Reproduce, exactly and in full, the lines from the one with "Sognegaard velkommen til en eftermiddag med" through the one with "2026 DES FESTIVALS" in the data below; drop pictures.
***** Data shown
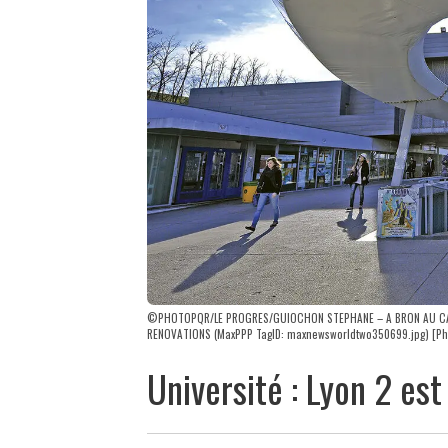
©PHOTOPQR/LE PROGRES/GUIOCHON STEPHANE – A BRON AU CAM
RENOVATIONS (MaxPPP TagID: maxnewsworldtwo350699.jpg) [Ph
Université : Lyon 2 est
**********
***** Data shown
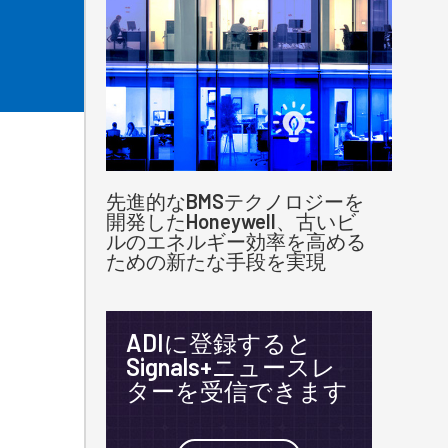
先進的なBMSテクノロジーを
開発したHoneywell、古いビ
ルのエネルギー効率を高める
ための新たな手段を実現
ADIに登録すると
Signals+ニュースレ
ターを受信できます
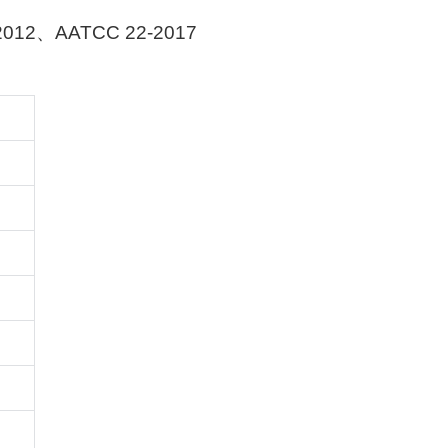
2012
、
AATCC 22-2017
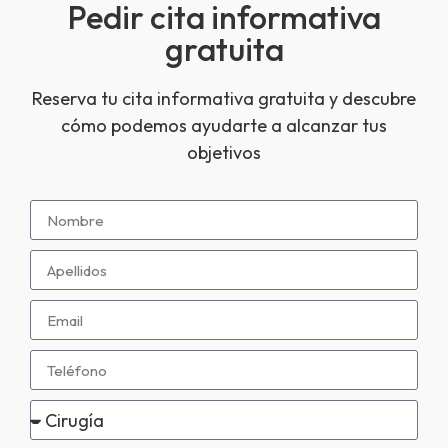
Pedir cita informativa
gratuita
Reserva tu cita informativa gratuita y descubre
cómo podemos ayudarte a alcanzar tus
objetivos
**********
***** Data shown
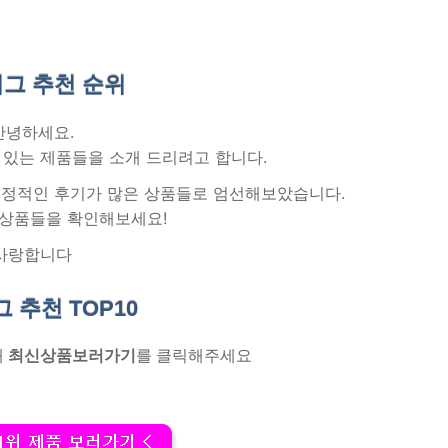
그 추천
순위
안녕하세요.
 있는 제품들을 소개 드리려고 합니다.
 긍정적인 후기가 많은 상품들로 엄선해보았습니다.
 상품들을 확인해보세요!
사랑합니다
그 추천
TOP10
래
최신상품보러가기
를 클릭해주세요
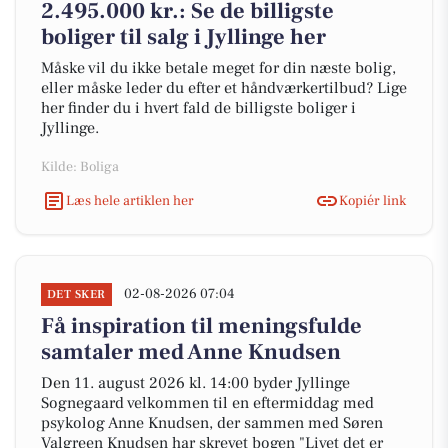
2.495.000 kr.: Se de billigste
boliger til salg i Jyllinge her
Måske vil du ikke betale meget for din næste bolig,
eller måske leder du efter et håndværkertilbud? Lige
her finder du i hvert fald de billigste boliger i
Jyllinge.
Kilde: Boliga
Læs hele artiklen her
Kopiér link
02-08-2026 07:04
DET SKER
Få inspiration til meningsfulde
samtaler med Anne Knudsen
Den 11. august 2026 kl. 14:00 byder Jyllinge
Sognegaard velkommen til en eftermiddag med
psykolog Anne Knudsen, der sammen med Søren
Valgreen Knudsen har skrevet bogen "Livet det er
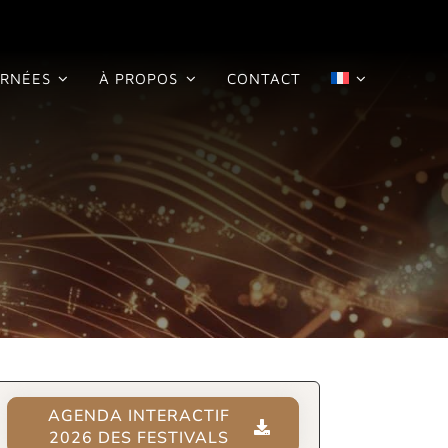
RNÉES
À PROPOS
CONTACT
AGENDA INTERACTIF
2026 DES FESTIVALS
**********
### Solution
Sognegaard velkommen til en eftermiddag med
psykolog Anne Knudsen, der sammen med Søren
Valgreen Knudsen har skrevet bogen "Livet det er
RNÉES
À PROPOS
CONTACT
AGENDA INTERACTIF
2026 DES FESTIVALS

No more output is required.